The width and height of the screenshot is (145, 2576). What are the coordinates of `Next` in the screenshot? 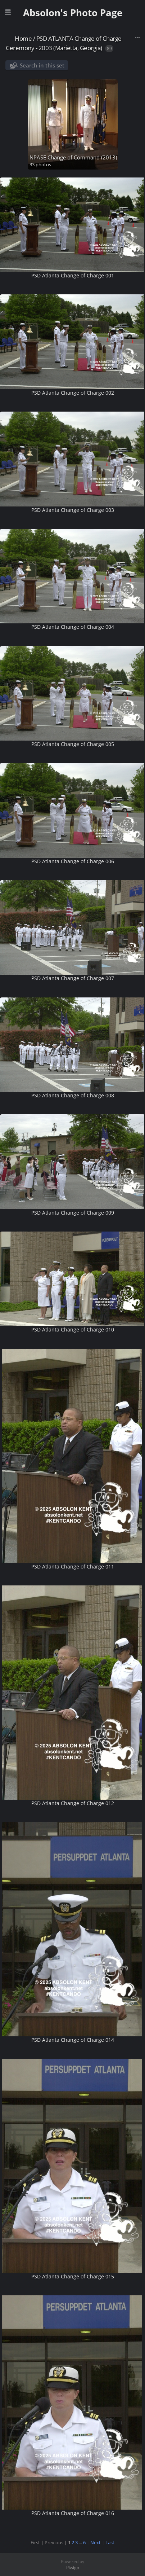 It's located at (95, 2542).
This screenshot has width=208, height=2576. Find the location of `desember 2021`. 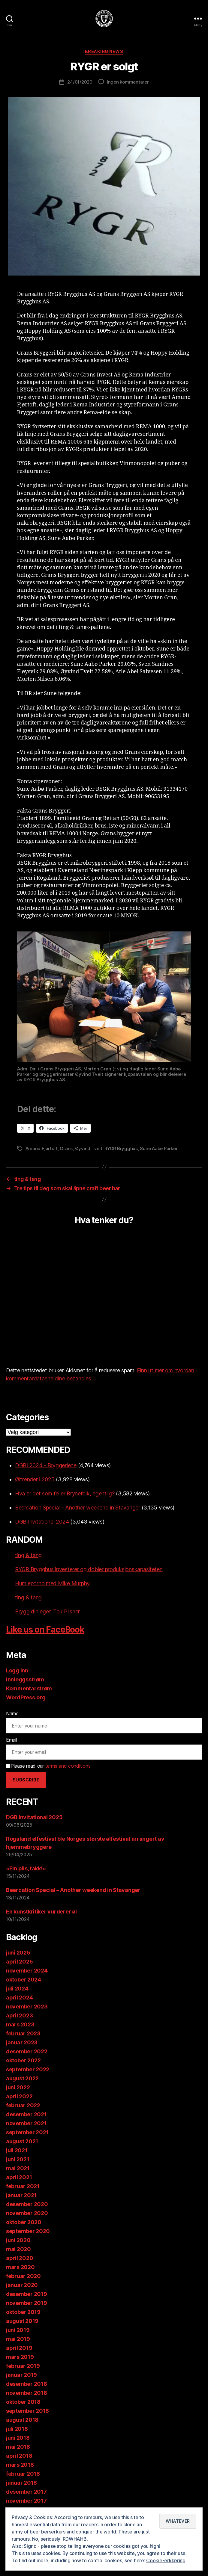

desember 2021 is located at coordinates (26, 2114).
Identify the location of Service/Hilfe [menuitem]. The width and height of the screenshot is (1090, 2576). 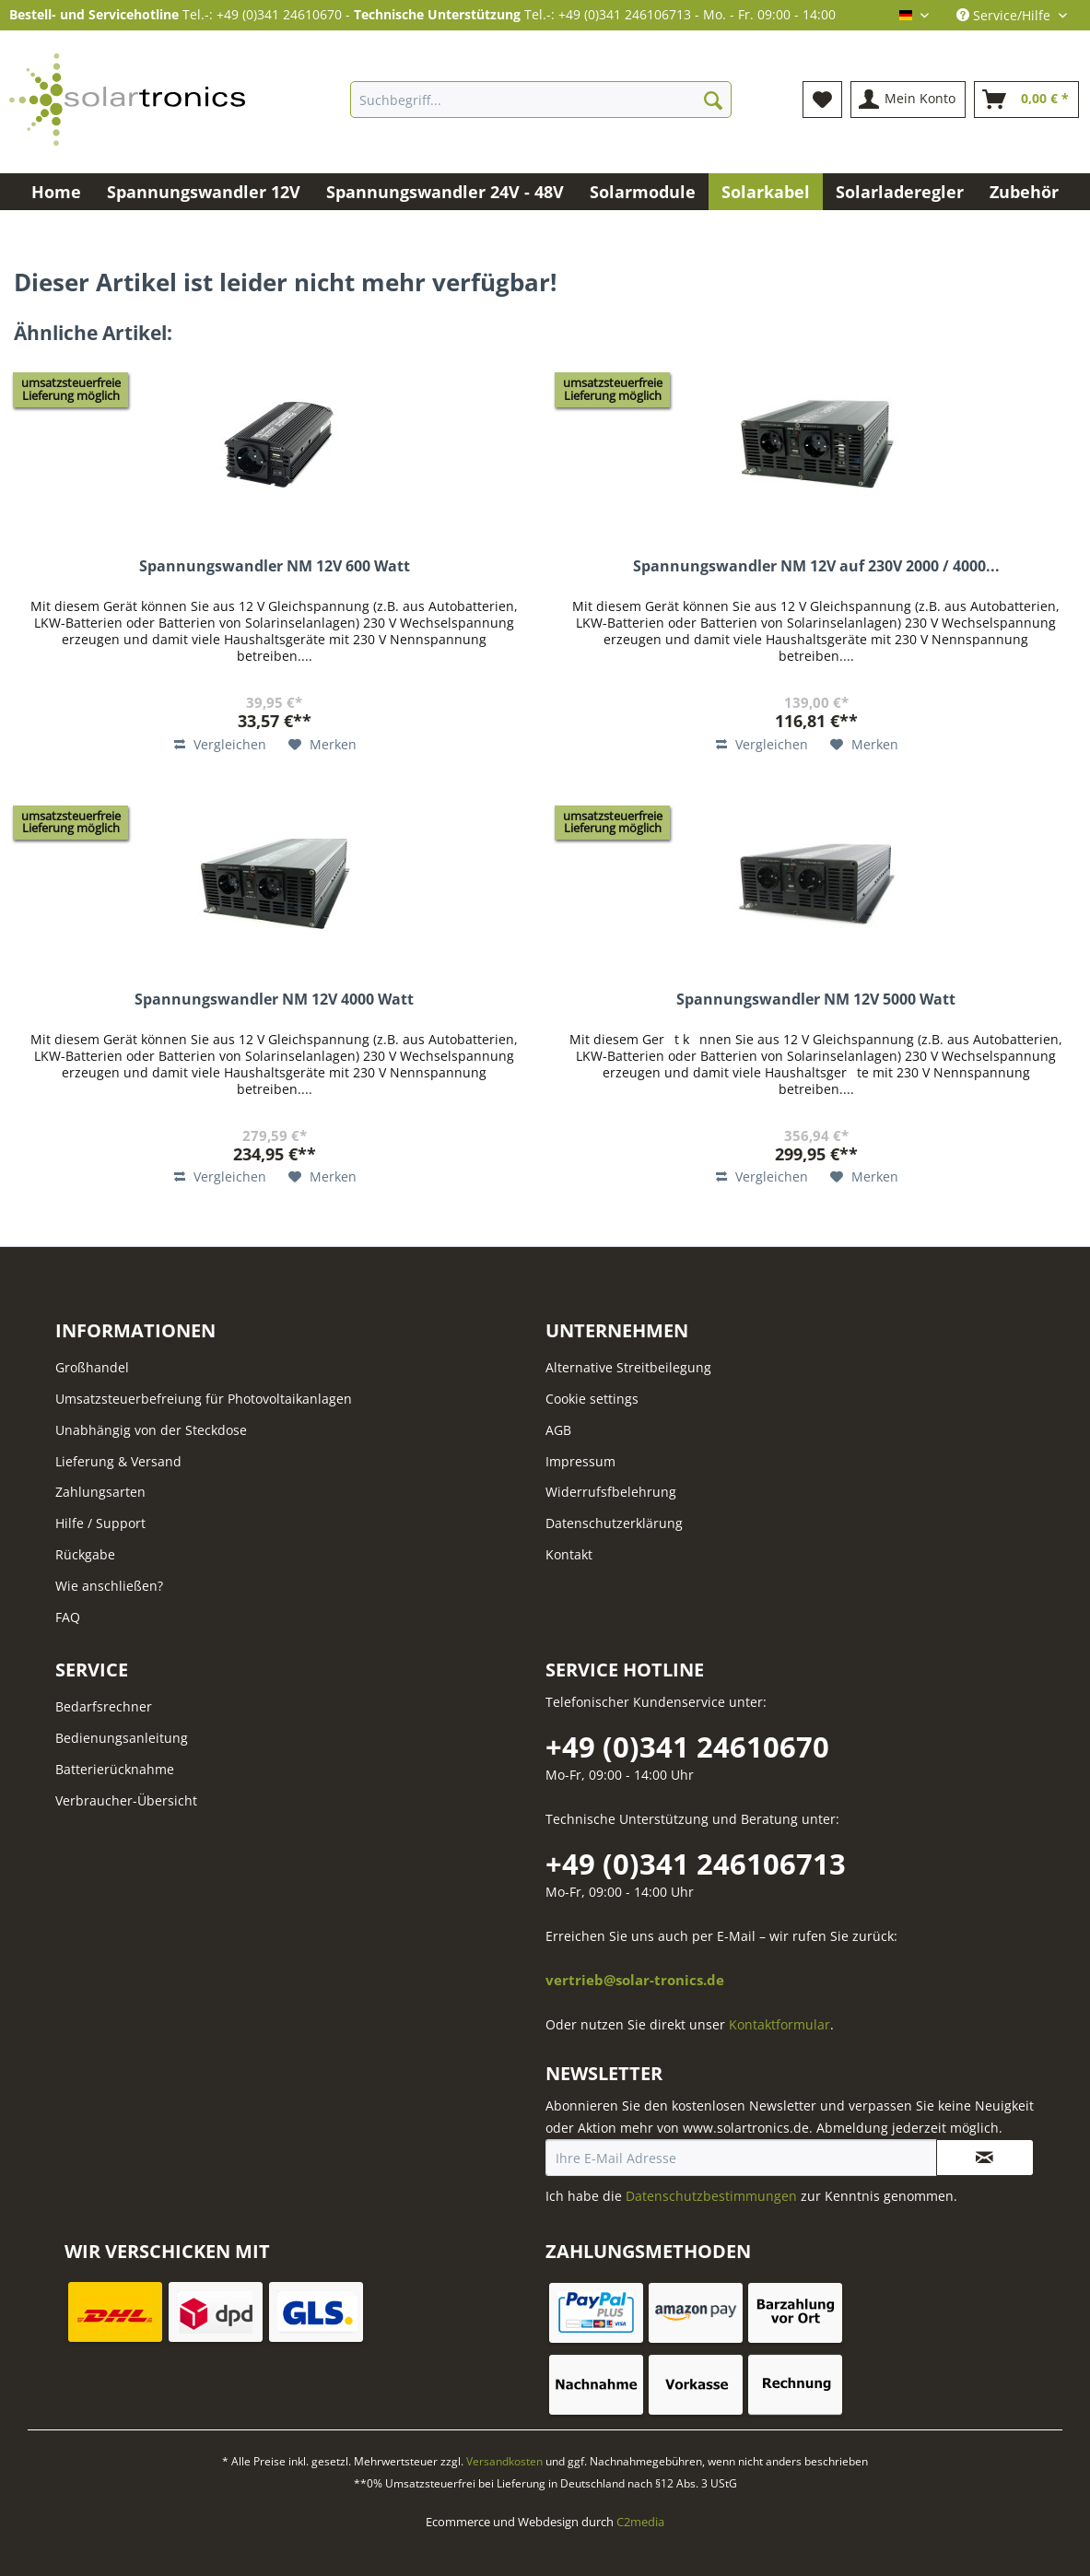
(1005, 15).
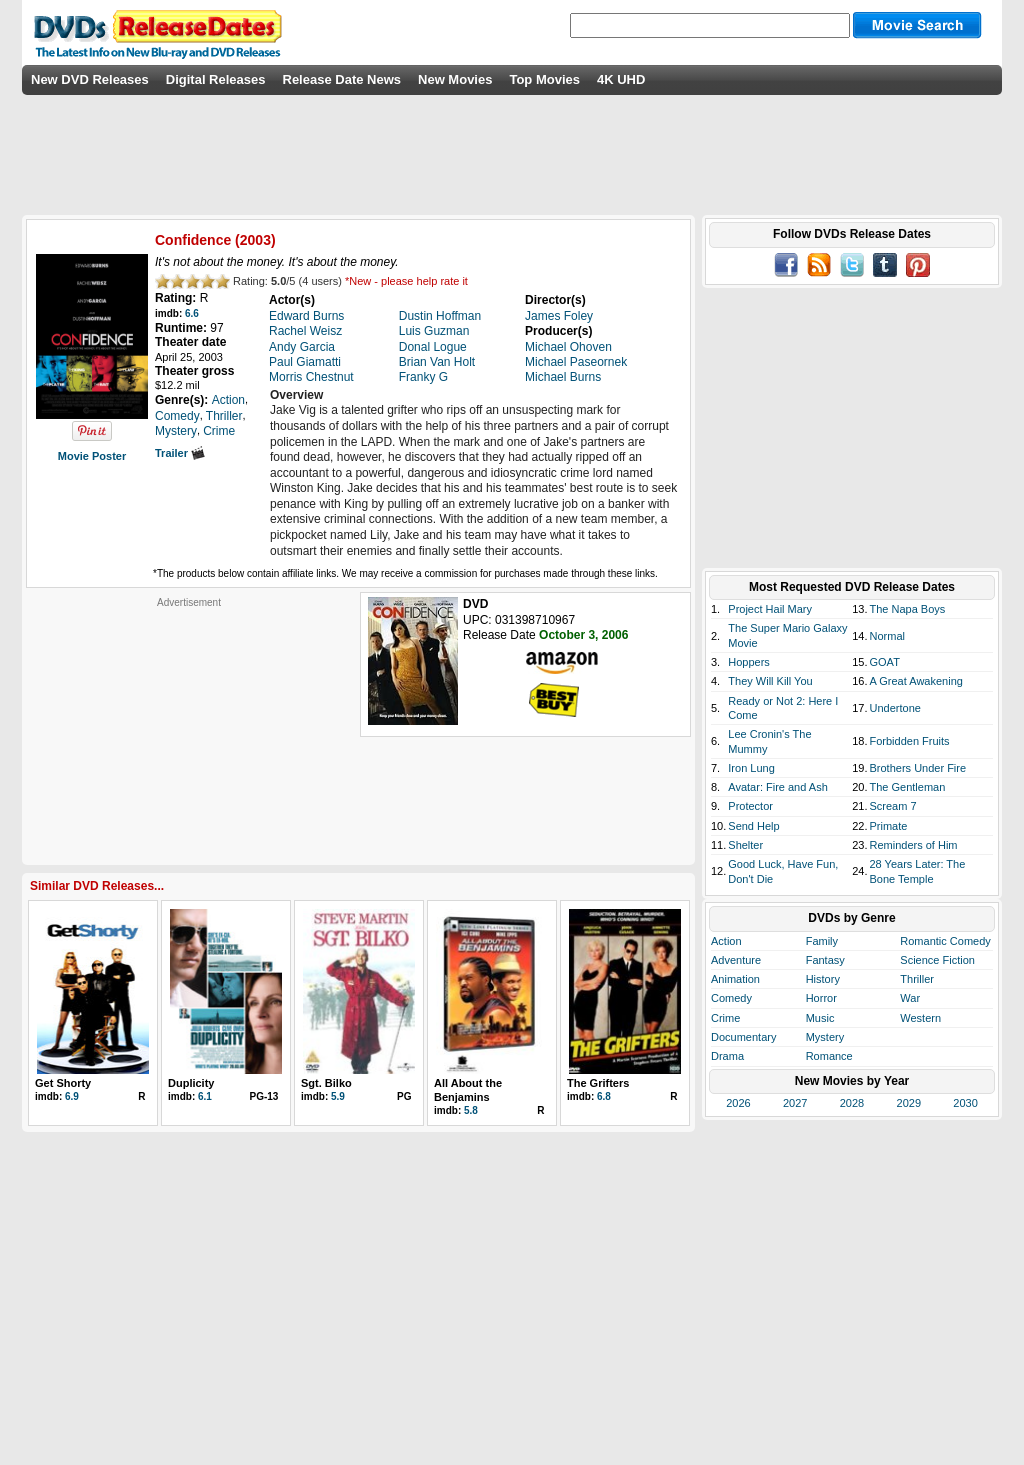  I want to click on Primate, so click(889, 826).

——————————

WORK REQUEST: Leave every picture out and return exactly the lines from the one holding "This screenshot has" through the end of the records above, both ends included, and nothing more.

WRITTEN REPLY:
This screenshot has width=208, height=2576. Find the location of `desember 2021`. 

desember 2021 is located at coordinates (26, 2114).
Identify the location of Service/Hilfe [menuitem]. The width and height of the screenshot is (1090, 2576). 
(1005, 15).
  I want to click on Primate, so click(889, 826).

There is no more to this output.